Source records:

▬▬▬▬▬▬

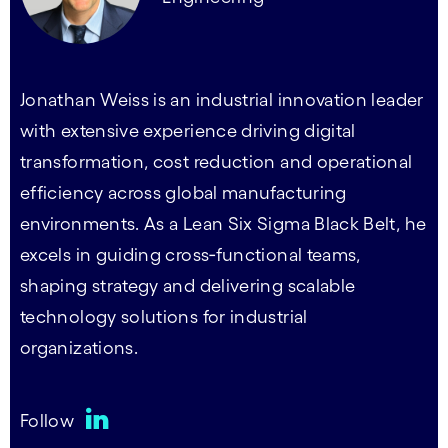
Jonathan Weiss is an industrial innovation leader
with extensive experience driving digital
transformation, cost reduction and operational
efficiency across global manufacturing
environments. As a Lean Six Sigma Black Belt, he
excels in guiding cross‑functional teams,
shaping strategy and delivering scalable
technology solutions for industrial
organizations.
Follow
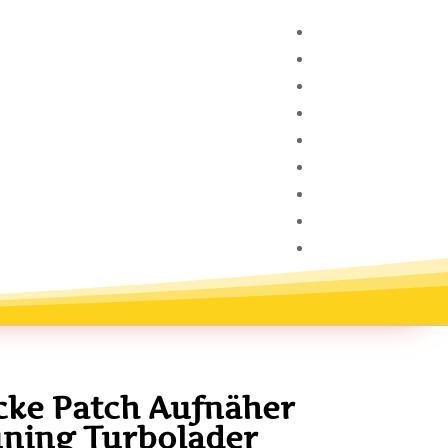
ke Patch Aufnäher
uning Turbolader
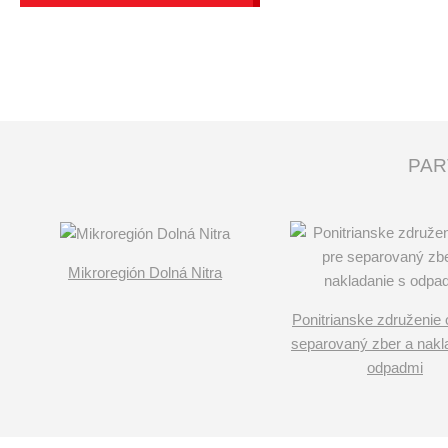
PAR
Mikroregión Dolná Nitra
Ponitrianske združenie 
separovaný zber a nakl
odpadmi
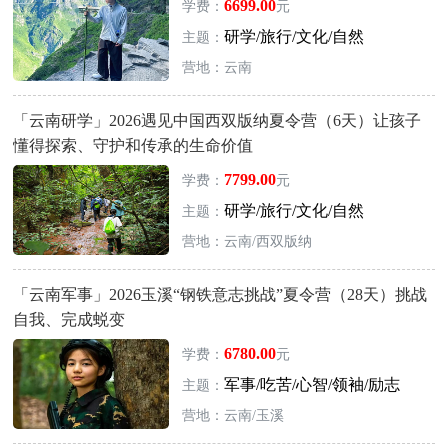
6699.00
学费：
元
研学/旅行/文化/自然
主题：
营地：云南
「云南研学」2026遇见中国西双版纳夏令营（6天）让孩子
懂得探索、守护和传承的生命价值
7799.00
学费：
元
研学/旅行/文化/自然
主题：
营地：云南/西双版纳
「云南军事」2026玉溪“钢铁意志挑战”夏令营（28天）挑战
自我、完成蜕变
6780.00
学费：
元
军事/吃苦/心智/领袖/励志
主题：
营地：云南/玉溪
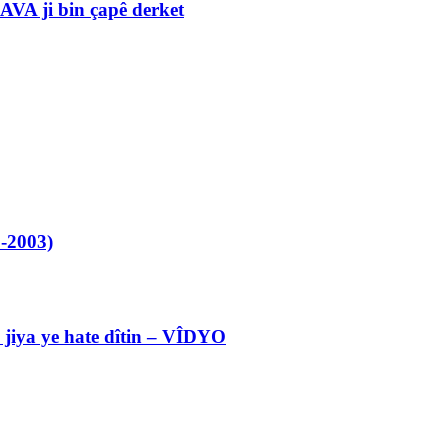
VA ji bin çapê derket
-2003)
l jiya ye hate dîtin – VÎDYO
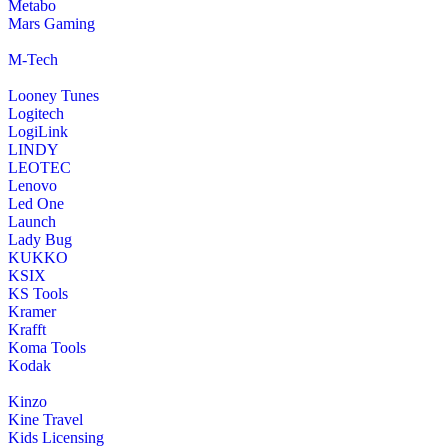
Metabo
Mars Gaming
M-Tech
Looney Tunes
Logitech
LogiLink
LINDY
LEOTEC
Lenovo
Led One
Launch
Lady Bug
KUKKO
KSIX
KS Tools
Kramer
Krafft
Koma Tools
Kodak
Kinzo
Kine Travel
Kids Licensing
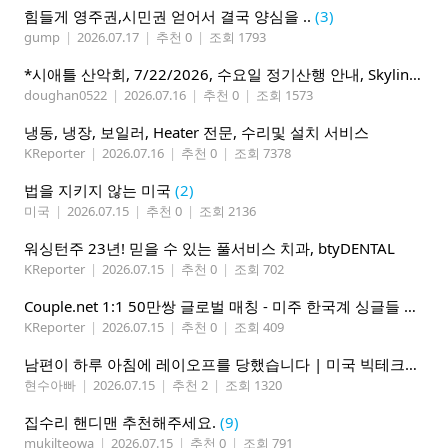
힘들게 영주권,시민권 얻어서 결국 양심을 ..
(3)
gump
|
2026.07.17
|
추천 0
|
조회 1793
*시애틀 산악회, 7/22/2026, 수요일 정기산행 안내, Skyline Trail Loop(Mt. Rainier)*
doughan0522
|
2026.07.16
|
추천 0
|
조회 1573
냉동, 냉장, 보일러, Heater 전문, 수리및 설치 서비스
KReporter
|
2026.07.16
|
추천 0
|
조회 7378
법을 지키지 않는 미국
(2)
미국
|
2026.07.15
|
추천 0
|
조회 2136
워싱턴주 23년! 믿을 수 있는 풀서비스 치과, btyDENTAL
KReporter
|
2026.07.15
|
추천 0
|
조회 702
Couple.net 1:1 50만쌍 글로벌 매칭 - 미주 한국계 싱글들 모이세요
KReporter
|
2026.07.15
|
추천 0
|
조회 409
남편이 하루 아침에 레이오프를 당했습니다 | 미국 빅테크의 현실
현수아빠
|
2026.07.15
|
추천 2
|
조회 1320
집수리 핸디맨 추천해주세요.
(9)
mukilteowa
|
2026.07.15
|
추천 0
|
조회 791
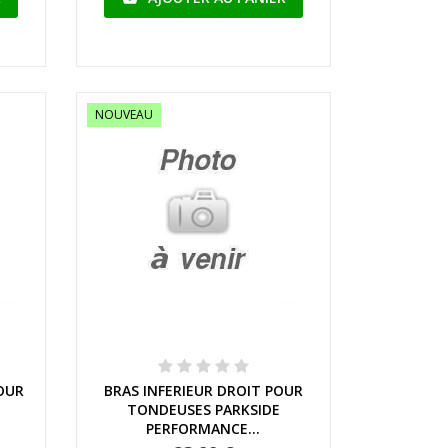
NOUVEAU
Aperçu rapide
OUR
BRAS INFERIEUR DROIT POUR
TONDEUSES PARKSIDE
PERFORMANCE...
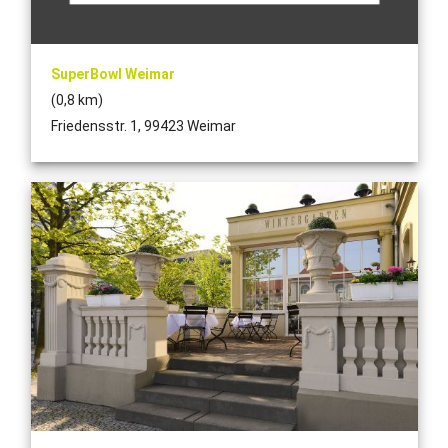
SuperBowl Weimar
(0,8 km)
Friedensstr. 1, 99423 Weimar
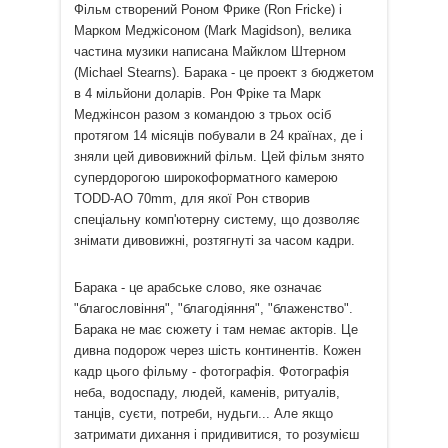
Фільм створений Роном Фрике (Ron Fricke) і
Марком Меджісоном (Mark Magidson), велика
частина музики написана Майклом Штерном
(Michael Stearns). Барака - це проект з бюджетом
в 4 мільйони доларів. Рон Фріке та Марк
Меджінсон разом з командою з трьох осіб
протягом 14 місяців побували в 24 країнах, де і
зняли цей дивовижний фільм. Цей фільм знято
супердорогою широкоформатного камерою
TODD-AO 70mm, для якої Рон створив
спеціальну комп'ютерну систему, що дозволяє
знімати дивовижні, розтягнуті за часом кадри.
Барака - це арабське слово, яке означає
"благословіння", "благодіяння", "блаженство".
Барака не має сюжету і там немає акторів. Це
дивна подорож через шість континентів. Кожен
кадр цього фільму - фотографія. Фотографія
неба, водоспаду, людей, каменів, ритуалів,
танців, суєти, потреби, нудьги... Але якщо
затримати дихання і придивитися, то розумієш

▬▬▬▬▬▬

Exercise aim >>
All of the records should be output exactly as they stand, with pictures omitted.

Written response >>
Jonathan Weiss is an industrial innovation leader
with extensive experience driving digital
transformation, cost reduction and operational
efficiency across global manufacturing
environments. As a Lean Six Sigma Black Belt, he
excels in guiding cross‑functional teams,
shaping strategy and delivering scalable
technology solutions for industrial
organizations.
Follow
ke Patch Aufnäher
uning Turbolader
PAR
Mikroregión Dolná Nitra
Ponitrianske združenie 
separovaný zber a nakl
odpadmi
6699.00
学费：
元
研学/旅行/文化/自然
主题：
营地：云南
「云南研学」2026遇见中国西双版纳夏令营（6天）让孩子
懂得探索、守护和传承的生命价值
7799.00
学费：
元
研学/旅行/文化/自然
主题：
营地：云南/西双版纳
「云南军事」2026玉溪“钢铁意志挑战”夏令营（28天）挑战
自我、完成蜕变
6780.00
学费：
元
军事/吃苦/心智/领袖/励志
主题：
营地：云南/玉溪
VA ji bin çapê derket
-2003)
l jiya ye hate dîtin – VÎDYO
Metabo
Mars Gaming
M-Tech
Looney Tunes
Logitech
LogiLink
LINDY
LEOTEC
Lenovo
Led One
Launch
Lady Bug
KUKKO
KSIX
KS Tools
Kramer
Krafft
Koma Tools
Kodak
Kinzo
Kine Travel
Kids Licensing
힘들게 영주권,시민권 얻어서 결국 양심을 ..
(3)
gump
|
2026.07.17
|
추천 0
|
조회 1793
*시애틀 산악회, 7/22/2026, 수요일 정기산행 안내, Skyline Trail Loop(Mt. Rainier)*
doughan0522
|
2026.07.16
|
추천 0
|
조회 1573
냉동, 냉장, 보일러, Heater 전문, 수리및 설치 서비스
KReporter
|
2026.07.16
|
추천 0
|
조회 7378
법을 지키지 않는 미국
(2)
미국
|
2026.07.15
|
추천 0
|
조회 2136
워싱턴주 23년! 믿을 수 있는 풀서비스 치과, btyDENTAL
KReporter
|
2026.07.15
|
추천 0
|
조회 702
Couple.net 1:1 50만쌍 글로벌 매칭 - 미주 한국계 싱글들 모이세요
KReporter
|
2026.07.15
|
추천 0
|
조회 409
남편이 하루 아침에 레이오프를 당했습니다 | 미국 빅테크의 현실
현수아빠
|
2026.07.15
|
추천 2
|
조회 1320
집수리 핸디맨 추천해주세요.
(9)
mukilteowa
|
2026.07.15
|
추천 0
|
조회 791
NOUVEAU
Aperçu rapide
OUR
BRAS INFERIEUR DROIT POUR
TONDEUSES PARKSIDE
PERFORMANCE...
SuperBowl Weimar
(0,8 km)
Friedensstr. 1, 99423 Weimar
Фільм створений Роном Фрике (Ron Fricke) і
Марком Меджісоном (Mark Magidson), велика
частина музики написана Майклом Штерном
(Michael Stearns). Барака - це проект з бюджетом
в 4 мільйони доларів. Рон Фріке та Марк
Меджінсон разом з командою з трьох осіб
протягом 14 місяців побували в 24 країнах, де і
зняли цей дивовижний фільм. Цей фільм знято
супердорогою широкоформатного камерою
TODD-AO 70mm, для якої Рон створив
спеціальну комп'ютерну систему, що дозволяє
знімати дивовижні, розтягнуті за часом кадри.
Барака - це арабське слово, яке означає
"благословіння", "благодіяння", "блаженство".
Барака не має сюжету і там немає акторів. Це
дивна подорож через шість континентів. Кожен
кадр цього фільму - фотографія. Фотографія
неба, водоспаду, людей, каменів, ритуалів,
танців, суєти, потреби, нудьги... Але якщо
затримати дихання і придивитися, то розумієш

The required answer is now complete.